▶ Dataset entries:
-- Opening Marker --
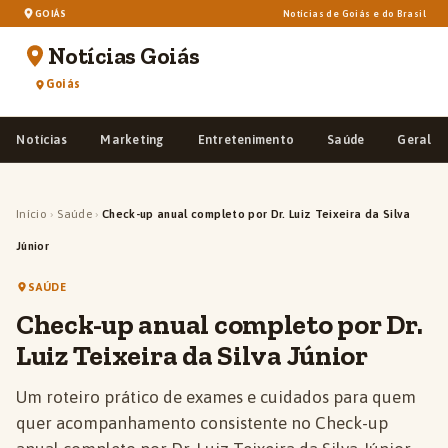
GOIÁS
Notícias de Goiás e do Brasil
Notícias Goiás
Goiás
Notícias
Marketing
Entretenimento
Saúde
Geral
Início
›
Saúde
›
Check-up anual completo por Dr. Luiz Teixeira da Silva
Júnior
SAÚDE
Check-up anual completo por Dr.
Luiz Teixeira da Silva Júnior
Um roteiro prático de exames e cuidados para quem
quer acompanhamento consistente no Check-up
-- Closing Marker --
Read through the lines above and collect those that contain the string "Silva".

▶ EXERCISE SOLUTION:
Check-up anual completo por Dr. Luiz Teixeira da Silva
Luiz Teixeira da Silva Júnior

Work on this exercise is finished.